All CERN publications, and future publications, will be made public for everyone to read and reuse freely. The last time CERN published high-quality, aanalyzabledata was from the CMS experiment, originally collected in 2010 during the LHCs first run.
"This is all new and we are curious to see how the data will be re-used," says CMS data preservation coordinator Kati Lassila-Perini. "We've prepared tools and examples of different levels of complexity from simplified analysis to ready-to-use online applications. We hope these examples will stimulate the creativity of external users."
CERN's Open Data Portal does not only give free access to LHC data, but also data sets from ALICE, ATLAS, CMS and LHCb collaborations, which have all been specially prepared in order to be used as an education tool used in, as an example, any high school particle physics course.

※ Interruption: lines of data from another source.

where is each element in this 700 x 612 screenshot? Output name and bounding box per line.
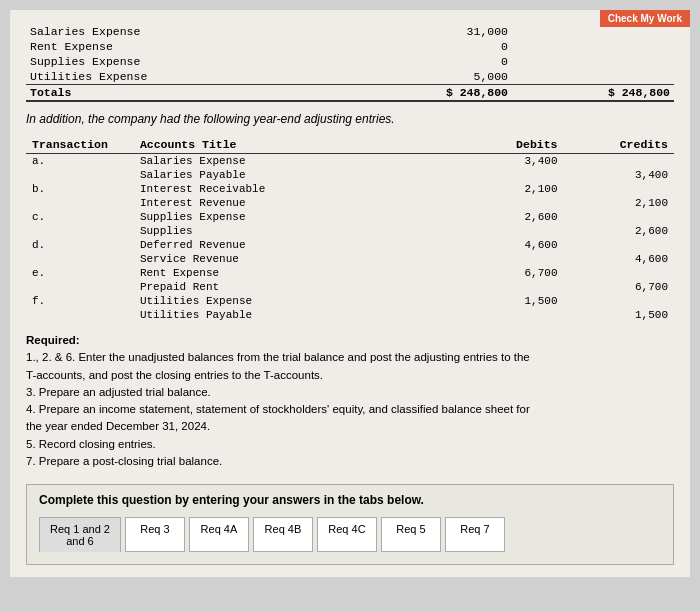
entry-account: Salaries Expense: [134, 154, 453, 169]
adjusting-entry-row: d. Deferred Revenue 4,600: [26, 238, 674, 252]
required-line: 7. Prepare a post-closing trial balance.: [26, 453, 674, 470]
col-transaction: Transaction: [26, 136, 134, 154]
entry-trans: [26, 224, 134, 238]
totals-debit: 31,000: [350, 24, 512, 39]
tab-0[interactable]: Req 1 and 2 and 6: [39, 517, 121, 552]
tabs-row: Req 1 and 2 and 6Req 3Req 4AReq 4BReq 4C…: [39, 517, 661, 552]
totals-debit: 0: [350, 39, 512, 54]
col-debits: Debits: [453, 136, 563, 154]
totals-debit: 0: [350, 54, 512, 69]
entry-account: Interest Receivable: [134, 182, 453, 196]
totals-label: Rent Expense: [26, 39, 350, 54]
required-line: 3. Prepare an adjusted trial balance.: [26, 384, 674, 401]
totals-label: Utilities Expense: [26, 69, 350, 85]
adjusting-entry-row: c. Supplies Expense 2,600: [26, 210, 674, 224]
col-accounts-title: Accounts Title: [134, 136, 453, 154]
adjusting-entry-row: Utilities Payable 1,500: [26, 308, 674, 322]
main-page: Check My Work Salaries Expense 31,000 Re…: [10, 10, 690, 577]
entry-credit: 6,700: [564, 280, 675, 294]
adjusting-entry-row: a. Salaries Expense 3,400: [26, 154, 674, 169]
entry-account: Prepaid Rent: [134, 280, 453, 294]
tab-2[interactable]: Req 4A: [189, 517, 249, 552]
entry-credit: 1,500: [564, 308, 675, 322]
entry-debit: [453, 308, 563, 322]
tab-4[interactable]: Req 4C: [317, 517, 377, 552]
entry-trans: [26, 280, 134, 294]
entry-trans: a.: [26, 154, 134, 169]
entry-account: Deferred Revenue: [134, 238, 453, 252]
totals-debit: $ 248,800: [350, 85, 512, 102]
complete-box: Complete this question by entering your …: [26, 484, 674, 565]
entry-trans: b.: [26, 182, 134, 196]
adjusting-entry-row: Salaries Payable 3,400: [26, 168, 674, 182]
required-line: 5. Record closing entries.: [26, 436, 674, 453]
required-line: 4. Prepare an income statement, statemen…: [26, 401, 674, 418]
entry-debit: 6,700: [453, 266, 563, 280]
adjusting-entry-row: Supplies 2,600: [26, 224, 674, 238]
entry-credit: 3,400: [564, 168, 675, 182]
required-line: 1., 2. & 6. Enter the unadjusted balance…: [26, 349, 674, 366]
tab-1[interactable]: Req 3: [125, 517, 185, 552]
adjusting-entry-row: Prepaid Rent 6,700: [26, 280, 674, 294]
adjusting-entry-row: b. Interest Receivable 2,100: [26, 182, 674, 196]
entry-trans: [26, 168, 134, 182]
totals-credit: $ 248,800: [512, 85, 674, 102]
totals-credit: [512, 54, 674, 69]
entry-trans: c.: [26, 210, 134, 224]
adjusting-entry-row: f. Utilities Expense 1,500: [26, 294, 674, 308]
complete-label: Complete this question by entering your …: [39, 493, 661, 507]
entry-debit: 2,100: [453, 182, 563, 196]
entry-debit: 3,400: [453, 154, 563, 169]
entry-debit: 2,600: [453, 210, 563, 224]
required-line: the year ended December 31, 2024.: [26, 418, 674, 435]
check-my-work-badge[interactable]: Check My Work: [600, 10, 690, 27]
entry-credit: 2,600: [564, 224, 675, 238]
entry-debit: [453, 196, 563, 210]
adjusting-entries-table: Transaction Accounts Title Debits Credit…: [26, 136, 674, 322]
tab-5[interactable]: Req 5: [381, 517, 441, 552]
entry-credit: [564, 182, 675, 196]
col-credits: Credits: [564, 136, 675, 154]
entry-account: Service Revenue: [134, 252, 453, 266]
entry-trans: e.: [26, 266, 134, 280]
entry-credit: [564, 266, 675, 280]
entry-trans: [26, 252, 134, 266]
entry-debit: [453, 168, 563, 182]
entry-debit: [453, 224, 563, 238]
entry-trans: f.: [26, 294, 134, 308]
adjusting-entry-row: Service Revenue 4,600: [26, 252, 674, 266]
entry-account: Supplies: [134, 224, 453, 238]
required-line: T-accounts, and post the closing entries…: [26, 367, 674, 384]
intro-text: In addition, the company had the followi…: [26, 112, 674, 126]
entry-debit: [453, 280, 563, 294]
entry-credit: [564, 154, 675, 169]
totals-credit: [512, 69, 674, 85]
adjusting-entry-row: e. Rent Expense 6,700: [26, 266, 674, 280]
required-title: Required:: [26, 334, 80, 346]
adjusting-entry-row: Interest Revenue 2,100: [26, 196, 674, 210]
totals-debit: 5,000: [350, 69, 512, 85]
entry-credit: 2,100: [564, 196, 675, 210]
entry-account: Interest Revenue: [134, 196, 453, 210]
entry-account: Salaries Payable: [134, 168, 453, 182]
totals-label: Salaries Expense: [26, 24, 350, 39]
tab-3[interactable]: Req 4B: [253, 517, 313, 552]
entry-credit: 4,600: [564, 252, 675, 266]
entry-account: Utilities Expense: [134, 294, 453, 308]
entry-debit: 4,600: [453, 238, 563, 252]
entry-credit: [564, 210, 675, 224]
entry-account: Utilities Payable: [134, 308, 453, 322]
totals-credit: [512, 39, 674, 54]
entry-account: Supplies Expense: [134, 210, 453, 224]
totals-label: Totals: [26, 85, 350, 102]
entry-trans: d.: [26, 238, 134, 252]
entry-credit: [564, 294, 675, 308]
tab-6[interactable]: Req 7: [445, 517, 505, 552]
required-section: Required: 1., 2. & 6. Enter the unadjust…: [26, 332, 674, 470]
entry-debit: [453, 252, 563, 266]
totals-table: Salaries Expense 31,000 Rent Expense 0 S…: [26, 24, 674, 102]
entry-credit: [564, 238, 675, 252]
entry-trans: [26, 196, 134, 210]
totals-label: Supplies Expense: [26, 54, 350, 69]
entry-account: Rent Expense: [134, 266, 453, 280]
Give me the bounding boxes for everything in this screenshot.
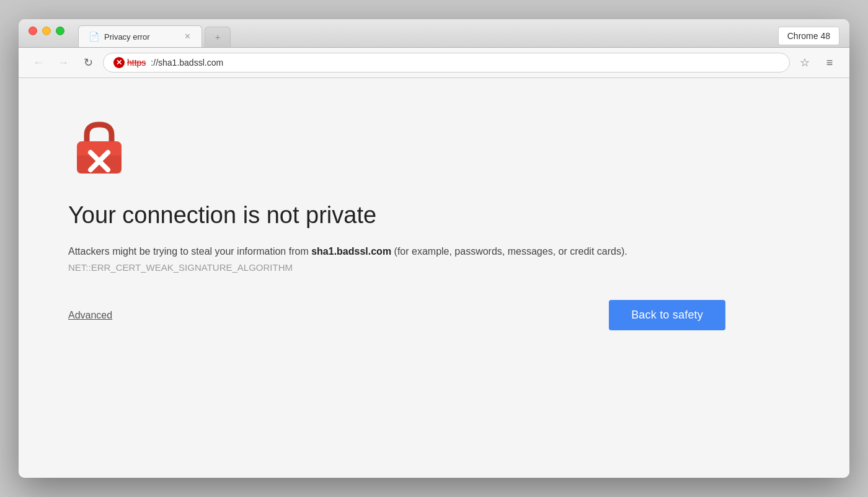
forward-icon: →: [58, 56, 69, 69]
url-text: ://sha1.badssl.com: [151, 58, 223, 68]
new-tab-button[interactable]: +: [205, 27, 231, 47]
error-heading: Your connection is not private: [68, 202, 800, 229]
back-to-safety-button[interactable]: Back to safety: [609, 300, 725, 330]
security-indicator: ✕ https: [113, 57, 146, 68]
tab-title: Privacy error: [104, 32, 179, 42]
close-button[interactable]: [29, 26, 37, 35]
tabs-area: 📄 Privacy error × +: [78, 25, 839, 47]
description-suffix: (for example, passwords, messages, or cr…: [391, 246, 627, 257]
description-prefix: Attackers might be trying to steal your …: [68, 246, 311, 257]
browser-window: 📄 Privacy error × + Chrome 48 ← → ↻ ✕ ht…: [19, 19, 849, 478]
tab-close-button[interactable]: ×: [184, 31, 192, 42]
reload-icon: ↻: [84, 56, 93, 69]
bookmark-button[interactable]: ☆: [795, 53, 815, 73]
back-icon: ←: [33, 56, 44, 69]
actions-row: Advanced Back to safety: [68, 300, 725, 330]
traffic-lights: [29, 26, 64, 35]
chrome-version-badge: Chrome 48: [778, 27, 839, 45]
menu-button[interactable]: ≡: [820, 53, 839, 73]
tab-page-icon: 📄: [89, 32, 99, 42]
minimize-button[interactable]: [42, 26, 51, 35]
active-tab[interactable]: 📄 Privacy error ×: [78, 25, 202, 47]
https-text: https: [127, 58, 146, 68]
reload-button[interactable]: ↻: [78, 53, 98, 73]
maximize-button[interactable]: [56, 26, 64, 35]
error-domain: sha1.badssl.com: [311, 246, 391, 257]
star-icon: ☆: [800, 56, 810, 69]
ssl-error-icon: ✕: [113, 57, 125, 68]
error-description: Attackers might be trying to steal your …: [68, 244, 725, 275]
title-bar: 📄 Privacy error × + Chrome 48: [19, 19, 849, 48]
forward-button[interactable]: →: [53, 53, 73, 73]
lock-error-icon: [68, 115, 130, 177]
hamburger-icon: ≡: [826, 56, 833, 69]
nav-bar: ← → ↻ ✕ https ://sha1.badssl.com ☆ ≡: [19, 48, 849, 78]
advanced-button[interactable]: Advanced: [68, 310, 112, 321]
error-page: Your connection is not private Attackers…: [19, 78, 849, 478]
address-bar[interactable]: ✕ https ://sha1.badssl.com: [103, 53, 790, 73]
back-button[interactable]: ←: [29, 53, 48, 73]
error-code: NET::ERR_CERT_WEAK_SIGNATURE_ALGORITHM: [68, 262, 293, 273]
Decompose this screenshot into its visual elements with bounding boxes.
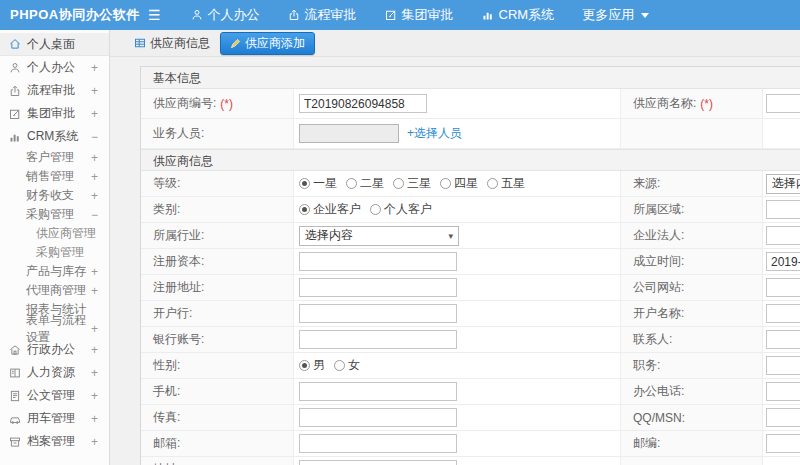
expand-icon[interactable]: + [91, 389, 109, 403]
field-supplier-name-input[interactable] [766, 94, 800, 113]
field-registered-address-input[interactable] [299, 278, 457, 297]
sidebar-item-finance-io[interactable]: 财务收支+ [0, 186, 109, 205]
sidebar-item-personal-office[interactable]: 个人办公+ [0, 56, 109, 79]
field-office-phone-input[interactable] [766, 382, 800, 401]
field-contact-person-input[interactable] [766, 330, 800, 349]
sidebar-item-vehicle-mgmt[interactable]: 用车管理+ [0, 407, 109, 430]
sidebar-item-product-inventory[interactable]: 产品与库存+ [0, 262, 109, 281]
field-value-cell [294, 431, 621, 456]
expand-icon[interactable]: + [91, 170, 109, 184]
field-region-input[interactable] [766, 200, 800, 219]
sidebar-item-purchase-mgmt[interactable]: 采购管理− [0, 205, 109, 224]
sidebar-item-hr[interactable]: 人力资源+ [0, 361, 109, 384]
field-value-cell [294, 457, 621, 465]
sidebar-item-sales-mgmt[interactable]: 销售管理+ [0, 167, 109, 186]
field-founded-date-input[interactable] [766, 252, 800, 271]
field-registered-capital-input[interactable] [299, 252, 457, 271]
field-source-select[interactable]: 选择内容▾ [766, 174, 800, 194]
field-fax-input[interactable] [299, 408, 457, 427]
sidebar-item-workflow-approval[interactable]: 流程审批+ [0, 79, 109, 102]
expand-icon[interactable]: + [91, 84, 109, 98]
field-value-cell [294, 275, 621, 300]
field-control [766, 408, 800, 427]
field-business-staff-input[interactable] [299, 124, 399, 143]
expand-icon[interactable]: + [91, 107, 109, 121]
sidebar-item-crm-system[interactable]: CRM系统− [0, 125, 109, 148]
radio-category-option-1[interactable]: 个人客户 [370, 201, 432, 218]
collapse-icon[interactable]: − [91, 208, 109, 222]
radio-level-option-0[interactable]: 一星 [299, 175, 337, 192]
sidebar-item-agent-mgmt[interactable]: 代理商管理+ [0, 281, 109, 300]
nav-item-workflow-approval[interactable]: 流程审批 [274, 0, 371, 30]
field-label-text: 办公电话: [633, 383, 684, 400]
nav-item-crm-system[interactable]: CRM系统 [468, 0, 569, 30]
radio-level-option-2[interactable]: 三星 [393, 175, 431, 192]
field-bank-branch-input[interactable] [299, 304, 457, 323]
nav-item-personal-office[interactable]: 个人办公 [177, 0, 274, 30]
sidebar-item-admin-office[interactable]: 行政办公+ [0, 338, 109, 361]
sidebar-item-purchase-mgmt-sub[interactable]: 采购管理 [0, 243, 109, 262]
field-bank-account-input[interactable] [299, 330, 457, 349]
sidebar-item-form-flow-settings[interactable]: 表单与流程设置+ [0, 319, 109, 338]
field-account-name-label: 开户名称: [621, 301, 763, 326]
sidebar-item-document-mgmt[interactable]: 公文管理+ [0, 384, 109, 407]
sidebar-item-personal-desktop[interactable]: 个人桌面 [0, 33, 109, 56]
radio-gender-option-0[interactable]: 男 [299, 357, 325, 374]
business-staff-picker-link[interactable]: +选择人员 [407, 125, 462, 142]
expand-icon[interactable]: + [91, 343, 109, 357]
radio-label: 男 [313, 357, 325, 374]
field-control: 一星二星三星四星五星 [299, 175, 525, 192]
field-legal-person-input[interactable] [766, 226, 800, 245]
sidebar-item-supplier-mgmt[interactable]: 供应商管理 [0, 224, 109, 243]
field-value-cell [763, 431, 800, 456]
field-legal-person-label: 企业法人: [621, 223, 763, 248]
collapse-icon[interactable]: − [91, 130, 109, 144]
field-control: 选择内容▾ [299, 226, 459, 246]
field-position-input[interactable] [766, 356, 800, 375]
tab-supplier-add[interactable]: 供应商添加 [220, 32, 315, 55]
select-value: 选择内容 [305, 227, 353, 244]
content-area: 供应商信息 供应商添加 基本信息供应商编号:(*)供应商名称:(*)业务人员:+… [110, 30, 800, 465]
field-mobile-input[interactable] [299, 382, 457, 401]
nav-item-more-apps[interactable]: 更多应用 [568, 0, 663, 30]
expand-icon[interactable]: + [91, 265, 109, 279]
tab-supplier-info[interactable]: 供应商信息 [134, 35, 210, 52]
nav-label: 流程审批 [305, 6, 357, 24]
expand-icon[interactable]: + [91, 412, 109, 426]
expand-icon[interactable]: + [91, 322, 109, 336]
radio-gender-option-1[interactable]: 女 [334, 357, 360, 374]
sidebar-item-label: 销售管理 [26, 168, 74, 185]
expand-icon[interactable]: + [91, 366, 109, 380]
hamburger-menu-icon[interactable]: ☰ [148, 0, 161, 30]
field-company-website-input[interactable] [766, 278, 800, 297]
expand-icon[interactable]: + [91, 151, 109, 165]
field-address-input[interactable] [299, 460, 457, 465]
field-value-cell [763, 223, 800, 248]
field-account-name-input[interactable] [766, 304, 800, 323]
field-label-text: 注册地址: [153, 279, 204, 296]
field-value-cell: 选择内容▾ [763, 171, 800, 196]
field-value-cell: 企业客户个人客户 [294, 197, 621, 222]
topbar-menu: 个人办公流程审批集团审批CRM系统更多应用 [177, 0, 664, 30]
radio-level-option-4[interactable]: 五星 [487, 175, 525, 192]
field-industry-select[interactable]: 选择内容▾ [299, 226, 459, 246]
radio-level-option-1[interactable]: 二星 [346, 175, 384, 192]
sidebar-item-group-approval[interactable]: 集团审批+ [0, 102, 109, 125]
nav-item-group-approval[interactable]: 集团审批 [371, 0, 468, 30]
expand-icon[interactable]: + [91, 61, 109, 75]
field-value-cell [763, 301, 800, 326]
sidebar-item-customer-mgmt[interactable]: 客户管理+ [0, 148, 109, 167]
radio-level-option-3[interactable]: 四星 [440, 175, 478, 192]
field-email-input[interactable] [299, 434, 457, 453]
field-qq-msn-input[interactable] [766, 408, 800, 427]
form-row: 地址: [141, 457, 800, 465]
field-value-cell: +选择人员 [294, 119, 621, 148]
field-zip-code-input[interactable] [766, 434, 800, 453]
field-founded-date-label: 成立时间: [621, 249, 763, 274]
expand-icon[interactable]: + [91, 189, 109, 203]
field-supplier-code-input[interactable] [299, 94, 427, 113]
sidebar-item-archive-mgmt[interactable]: 档案管理+ [0, 430, 109, 453]
expand-icon[interactable]: + [91, 284, 109, 298]
expand-icon[interactable]: + [91, 435, 109, 449]
radio-category-option-0[interactable]: 企业客户 [299, 201, 361, 218]
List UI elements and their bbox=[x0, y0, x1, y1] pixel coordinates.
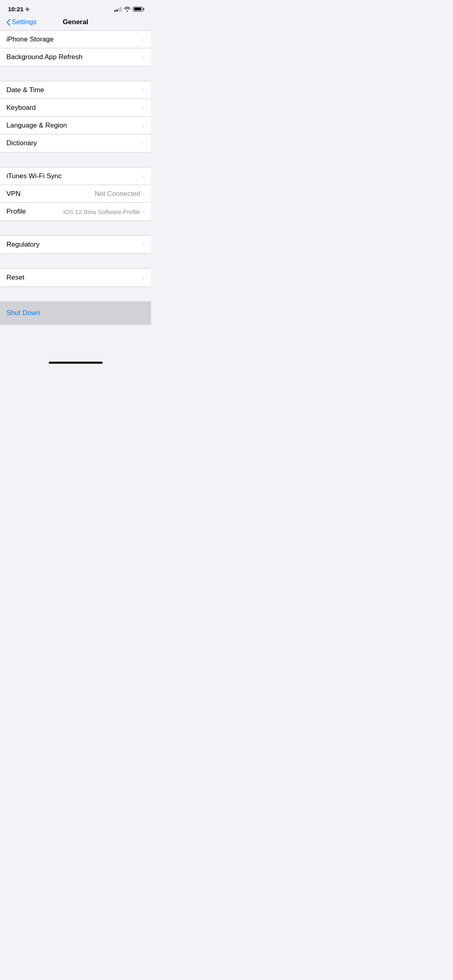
back-chevron-icon bbox=[6, 19, 10, 26]
back-button[interactable]: Settings bbox=[6, 18, 36, 26]
home-bar bbox=[49, 362, 103, 364]
section-reset: Reset › bbox=[0, 268, 151, 287]
chevron-right-icon: › bbox=[143, 87, 145, 93]
back-label: Settings bbox=[12, 18, 36, 26]
chevron-right-icon: › bbox=[143, 208, 145, 215]
row-label: Profile bbox=[6, 208, 26, 216]
section-gap bbox=[0, 287, 151, 301]
row-label: Language & Region bbox=[6, 121, 67, 130]
chevron-right-icon: › bbox=[143, 105, 145, 111]
nav-bar: Settings General bbox=[0, 15, 151, 30]
row-right: › bbox=[143, 105, 145, 111]
signal-icon bbox=[114, 7, 122, 12]
wifi-icon bbox=[124, 7, 130, 12]
chevron-right-icon: › bbox=[143, 173, 145, 179]
time-label: 10:21 bbox=[8, 6, 23, 12]
section-gap bbox=[0, 152, 151, 167]
section-datetime: Date & Time › Keyboard › Language & Regi… bbox=[0, 81, 151, 152]
status-time: 10:21 bbox=[8, 6, 30, 12]
chevron-right-icon: › bbox=[143, 54, 145, 60]
row-right: Not Connected › bbox=[95, 190, 145, 198]
bottom-spacer bbox=[0, 325, 151, 334]
list-item[interactable]: Reset › bbox=[0, 269, 151, 286]
page-title: General bbox=[63, 18, 88, 26]
chevron-right-icon: › bbox=[143, 241, 145, 248]
list-item[interactable]: Background App Refresh › bbox=[0, 48, 151, 66]
section-regulatory: Regulatory › bbox=[0, 235, 151, 254]
section-gap bbox=[0, 254, 151, 268]
row-label: Reset bbox=[6, 274, 24, 282]
list-item[interactable]: Profile iOS 12 Beta Software Profile › bbox=[0, 203, 151, 220]
shutdown-section: Shut Down bbox=[0, 301, 151, 325]
list-item[interactable]: Keyboard › bbox=[0, 99, 151, 117]
status-icons bbox=[114, 7, 143, 12]
row-right: › bbox=[143, 274, 145, 281]
list-item[interactable]: Dictionary › bbox=[0, 134, 151, 152]
row-right: › bbox=[143, 54, 145, 60]
chevron-right-icon: › bbox=[143, 191, 145, 197]
row-label: Keyboard bbox=[6, 104, 36, 112]
list-item[interactable]: Regulatory › bbox=[0, 236, 151, 253]
section-gap bbox=[0, 221, 151, 235]
row-right: › bbox=[143, 87, 145, 93]
section-gap bbox=[0, 66, 151, 81]
list-item[interactable]: VPN Not Connected › bbox=[0, 185, 151, 203]
row-label: Regulatory bbox=[6, 241, 39, 249]
row-right: › bbox=[143, 36, 145, 43]
row-label: Background App Refresh bbox=[6, 53, 83, 61]
location-icon bbox=[25, 7, 30, 12]
list-item[interactable]: Date & Time › bbox=[0, 81, 151, 99]
row-label: Date & Time bbox=[6, 86, 44, 94]
home-indicator bbox=[0, 358, 151, 367]
section-top: iPhone Storage › Background App Refresh … bbox=[0, 30, 151, 66]
row-label: iPhone Storage bbox=[6, 35, 54, 43]
row-label: iTunes Wi-Fi Sync bbox=[6, 172, 62, 180]
list-item[interactable]: iPhone Storage › bbox=[0, 31, 151, 48]
row-right: iOS 12 Beta Software Profile › bbox=[63, 208, 145, 215]
vpn-status: Not Connected bbox=[95, 190, 140, 198]
row-right: › bbox=[143, 173, 145, 179]
scroll-content: iPhone Storage › Background App Refresh … bbox=[0, 30, 151, 358]
row-right: › bbox=[143, 140, 145, 146]
list-item[interactable]: Language & Region › bbox=[0, 117, 151, 134]
chevron-right-icon: › bbox=[143, 274, 145, 281]
bottom-spacer-2 bbox=[0, 334, 151, 358]
chevron-right-icon: › bbox=[143, 36, 145, 43]
shutdown-button[interactable]: Shut Down bbox=[0, 302, 151, 324]
section-network: iTunes Wi-Fi Sync › VPN Not Connected › … bbox=[0, 167, 151, 221]
profile-value: iOS 12 Beta Software Profile bbox=[63, 208, 140, 215]
shutdown-label: Shut Down bbox=[6, 309, 40, 317]
chevron-right-icon: › bbox=[143, 122, 145, 129]
battery-icon bbox=[133, 7, 143, 12]
row-label: Dictionary bbox=[6, 139, 37, 147]
row-right: › bbox=[143, 241, 145, 248]
page: 10:21 Settings General bbox=[0, 0, 151, 367]
chevron-right-icon: › bbox=[143, 140, 145, 146]
status-bar: 10:21 bbox=[0, 0, 151, 15]
row-right: › bbox=[143, 122, 145, 129]
list-item[interactable]: iTunes Wi-Fi Sync › bbox=[0, 167, 151, 185]
row-label: VPN bbox=[6, 190, 21, 198]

"Our own data policy foresees data preservation and its sharing. We have seen that students are fascinated by being able to analyse LHC data in the past and so, we are very happy to take the first steps and make available some selected data for education" says Silvia Amerio, data preservation coordinator of the LHCb experiment.
"The development of this Open Data Portal represents a first milestone in our mission to serve our users in preserving and sharing their research materials. It will ensure that the data and tools can be accessed and used, now and in the future," says Tim Smith of the CERN IT Department.
All the data can be found here and are shared under a Creative Commons, CC0, public domain dedication. The CERN Open Data Portal is built on the open-source Invenio Digital Library software, which powers other CERN Open Science tools and initiatives.